[Entries taken from a collection]
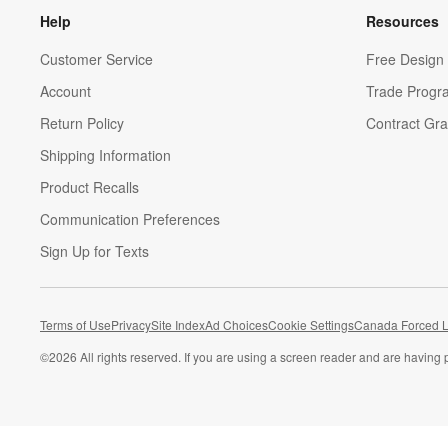
Help
Resources
Customer Service
Free Design 
Account
Trade Progr
Return Policy
Contract Gra
Shipping Information
Product Recalls
Communication Preferences
Sign Up for Texts
Terms of Use
Privacy
Site Index
Ad Choices
Cookie Settings
Canada Forced L
©
2026 All rights reserved. If you are using a screen reader and are having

What you will do —
Could you reproduce the entries verbatim, leaving out all pictures?

Answer space —
Help
Resources
Customer Service
Free Design 
Account
Trade Progr
Return Policy
Contract Gra
Shipping Information
Product Recalls
Communication Preferences
Sign Up for Texts
Terms of Use
Privacy
Site Index
Ad Choices
Cookie Settings
Canada Forced L
©
2026 All rights reserved. If you are using a screen reader and are having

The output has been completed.